↓↓↓

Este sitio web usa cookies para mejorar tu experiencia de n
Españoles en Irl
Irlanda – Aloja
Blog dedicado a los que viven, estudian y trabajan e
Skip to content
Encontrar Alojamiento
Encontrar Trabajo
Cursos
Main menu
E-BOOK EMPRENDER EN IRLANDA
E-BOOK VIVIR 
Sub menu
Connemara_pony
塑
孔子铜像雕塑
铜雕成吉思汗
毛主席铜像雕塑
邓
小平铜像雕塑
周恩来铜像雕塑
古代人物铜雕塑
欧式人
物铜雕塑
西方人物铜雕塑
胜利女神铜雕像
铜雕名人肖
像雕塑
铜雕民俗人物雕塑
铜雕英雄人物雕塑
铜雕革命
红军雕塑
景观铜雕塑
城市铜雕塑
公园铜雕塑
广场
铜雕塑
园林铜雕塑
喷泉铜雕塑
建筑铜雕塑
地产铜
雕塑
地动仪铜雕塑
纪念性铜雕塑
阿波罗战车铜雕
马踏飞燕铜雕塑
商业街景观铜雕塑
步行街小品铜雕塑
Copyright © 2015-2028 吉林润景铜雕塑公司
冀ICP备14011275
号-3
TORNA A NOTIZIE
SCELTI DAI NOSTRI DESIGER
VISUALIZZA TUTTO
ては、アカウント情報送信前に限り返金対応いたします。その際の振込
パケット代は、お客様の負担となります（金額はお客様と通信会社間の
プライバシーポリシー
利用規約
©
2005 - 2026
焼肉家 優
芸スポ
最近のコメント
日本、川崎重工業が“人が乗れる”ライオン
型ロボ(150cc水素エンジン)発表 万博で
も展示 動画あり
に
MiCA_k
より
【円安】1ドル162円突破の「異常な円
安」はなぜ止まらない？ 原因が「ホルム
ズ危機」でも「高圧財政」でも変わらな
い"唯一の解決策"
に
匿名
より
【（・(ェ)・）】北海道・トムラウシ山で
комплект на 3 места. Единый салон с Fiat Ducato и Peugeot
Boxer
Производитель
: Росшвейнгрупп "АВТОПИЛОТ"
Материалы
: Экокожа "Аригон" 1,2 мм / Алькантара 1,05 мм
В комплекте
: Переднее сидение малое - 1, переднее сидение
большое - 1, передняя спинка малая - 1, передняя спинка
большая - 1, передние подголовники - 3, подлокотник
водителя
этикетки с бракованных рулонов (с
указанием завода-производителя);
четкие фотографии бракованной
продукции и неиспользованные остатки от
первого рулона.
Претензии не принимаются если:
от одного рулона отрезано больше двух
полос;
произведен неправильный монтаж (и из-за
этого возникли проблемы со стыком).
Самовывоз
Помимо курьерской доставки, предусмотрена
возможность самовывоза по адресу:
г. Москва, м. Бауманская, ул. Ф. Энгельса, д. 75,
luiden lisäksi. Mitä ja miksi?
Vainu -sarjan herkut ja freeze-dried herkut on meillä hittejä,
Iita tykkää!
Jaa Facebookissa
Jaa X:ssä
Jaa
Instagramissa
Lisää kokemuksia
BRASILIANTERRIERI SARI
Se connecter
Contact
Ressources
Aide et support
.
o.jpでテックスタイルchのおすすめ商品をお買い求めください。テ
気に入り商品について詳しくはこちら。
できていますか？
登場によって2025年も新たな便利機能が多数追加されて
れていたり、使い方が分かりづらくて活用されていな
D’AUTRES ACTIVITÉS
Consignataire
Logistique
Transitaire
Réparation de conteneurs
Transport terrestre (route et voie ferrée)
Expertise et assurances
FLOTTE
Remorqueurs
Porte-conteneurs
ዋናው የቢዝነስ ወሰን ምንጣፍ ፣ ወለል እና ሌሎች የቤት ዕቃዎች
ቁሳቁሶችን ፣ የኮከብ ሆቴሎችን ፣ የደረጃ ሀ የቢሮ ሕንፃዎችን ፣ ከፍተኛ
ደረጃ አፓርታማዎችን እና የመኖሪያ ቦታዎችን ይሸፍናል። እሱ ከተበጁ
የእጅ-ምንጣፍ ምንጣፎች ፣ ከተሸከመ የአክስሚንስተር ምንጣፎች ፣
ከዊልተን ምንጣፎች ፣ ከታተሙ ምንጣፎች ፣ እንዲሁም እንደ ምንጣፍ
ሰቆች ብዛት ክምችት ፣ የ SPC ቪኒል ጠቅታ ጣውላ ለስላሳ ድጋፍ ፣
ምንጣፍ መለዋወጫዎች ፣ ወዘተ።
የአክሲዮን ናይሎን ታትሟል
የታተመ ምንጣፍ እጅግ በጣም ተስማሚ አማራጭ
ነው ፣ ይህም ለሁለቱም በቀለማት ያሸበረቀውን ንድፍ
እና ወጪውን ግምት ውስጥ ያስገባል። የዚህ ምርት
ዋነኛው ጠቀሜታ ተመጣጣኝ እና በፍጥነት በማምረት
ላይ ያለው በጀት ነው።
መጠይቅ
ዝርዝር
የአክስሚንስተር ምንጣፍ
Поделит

↑↑↑

# WHAT YOU SHOULD DO
Every entry should be output again exactly as written.

# ANSWER BOX
Este sitio web usa cookies para mejorar tu experiencia de n
Españoles en Irl
Irlanda – Aloja
Blog dedicado a los que viven, estudian y trabajan e
Skip to content
Encontrar Alojamiento
Encontrar Trabajo
Cursos
Main menu
E-BOOK EMPRENDER EN IRLANDA
E-BOOK VIVIR 
Sub menu
Connemara_pony
塑
孔子铜像雕塑
铜雕成吉思汗
毛主席铜像雕塑
邓
小平铜像雕塑
周恩来铜像雕塑
古代人物铜雕塑
欧式人
物铜雕塑
西方人物铜雕塑
胜利女神铜雕像
铜雕名人肖
像雕塑
铜雕民俗人物雕塑
铜雕英雄人物雕塑
铜雕革命
红军雕塑
景观铜雕塑
城市铜雕塑
公园铜雕塑
广场
铜雕塑
园林铜雕塑
喷泉铜雕塑
建筑铜雕塑
地产铜
雕塑
地动仪铜雕塑
纪念性铜雕塑
阿波罗战车铜雕
马踏飞燕铜雕塑
商业街景观铜雕塑
步行街小品铜雕塑
Copyright © 2015-2028 吉林润景铜雕塑公司
冀ICP备14011275
号-3
TORNA A NOTIZIE
SCELTI DAI NOSTRI DESIGER
VISUALIZZA TUTTO
ては、アカウント情報送信前に限り返金対応いたします。その際の振込
パケット代は、お客様の負担となります（金額はお客様と通信会社間の
プライバシーポリシー
利用規約
©
2005 - 2026
焼肉家 優
芸スポ
最近のコメント
日本、川崎重工業が“人が乗れる”ライオン
型ロボ(150cc水素エンジン)発表 万博で
も展示 動画あり
に
MiCA_k
より
【円安】1ドル162円突破の「異常な円
安」はなぜ止まらない？ 原因が「ホルム
ズ危機」でも「高圧財政」でも変わらな
い"唯一の解決策"
に
匿名
より
【（・(ェ)・）】北海道・トムラウシ山で
комплект на 3 места. Единый салон с Fiat Ducato и Peugeot
Boxer
Производитель
: Росшвейнгрупп "АВТОПИЛОТ"
Материалы
: Экокожа "Аригон" 1,2 мм / Алькантара 1,05 мм
В комплекте
: Переднее сидение малое - 1, переднее сидение
большое - 1, передняя спинка малая - 1, передняя спинка
большая - 1, передние подголовники - 3, подлокотник
водителя
этикетки с бракованных рулонов (с
указанием завода-производителя);
четкие фотографии бракованной
продукции и неиспользованные остатки от
первого рулона.
Претензии не принимаются если:
от одного рулона отрезано больше двух
полос;
произведен неправильный монтаж (и из-за
этого возникли проблемы со стыком).
Самовывоз
Помимо курьерской доставки, предусмотрена
возможность самовывоза по адресу:
г. Москва, м. Бауманская, ул. Ф. Энгельса, д. 75,
luiden lisäksi. Mitä ja miksi?
Vainu -sarjan herkut ja freeze-dried herkut on meillä hittejä,
Iita tykkää!
Jaa Facebookissa
Jaa X:ssä
Jaa
Instagramissa
Lisää kokemuksia
BRASILIANTERRIERI SARI
Se connecter
Contact
Ressources
Aide et support
.
o.jpでテックスタイルchのおすすめ商品をお買い求めください。テ
気に入り商品について詳しくはこちら。
できていますか？
登場によって2025年も新たな便利機能が多数追加されて
れていたり、使い方が分かりづらくて活用されていな
D’AUTRES ACTIVITÉS
Consignataire
Logistique
Transitaire
Réparation de conteneurs
Transport terrestre (route et voie ferrée)
Expertise et assurances
FLOTTE
Remorqueurs
Porte-conteneurs
ዋናው የቢዝነስ ወሰን ምንጣፍ ፣ ወለል እና ሌሎች የቤት ዕቃዎች
ቁሳቁሶችን ፣ የኮከብ ሆቴሎችን ፣ የደረጃ ሀ የቢሮ ሕንፃዎችን ፣ ከፍተኛ
ደረጃ አፓርታማዎችን እና የመኖሪያ ቦታዎችን ይሸፍናል። እሱ ከተበጁ
የእጅ-ምንጣፍ ምንጣፎች ፣ ከተሸከመ የአክስሚንስተር ምንጣፎች ፣
ከዊልተን ምንጣፎች ፣ ከታተሙ ምንጣፎች ፣ እንዲሁም እንደ ምንጣፍ
ሰቆች ብዛት ክምችት ፣ የ SPC ቪኒል ጠቅታ ጣውላ ለስላሳ ድጋፍ ፣
ምንጣፍ መለዋወጫዎች ፣ ወዘተ።
የአክሲዮን ናይሎን ታትሟል
የታተመ ምንጣፍ እጅግ በጣም ተስማሚ አማራጭ
ነው ፣ ይህም ለሁለቱም በቀለማት ያሸበረቀውን ንድፍ
እና ወጪውን ግምት ውስጥ ያስገባል። የዚህ ምርት
ዋነኛው ጠቀሜታ ተመጣጣኝ እና በፍጥነት በማምረት
ላይ ያለው በጀት ነው።
መጠይቅ
ዝርዝር
የአክስሚንስተር ምንጣፍ
Поделит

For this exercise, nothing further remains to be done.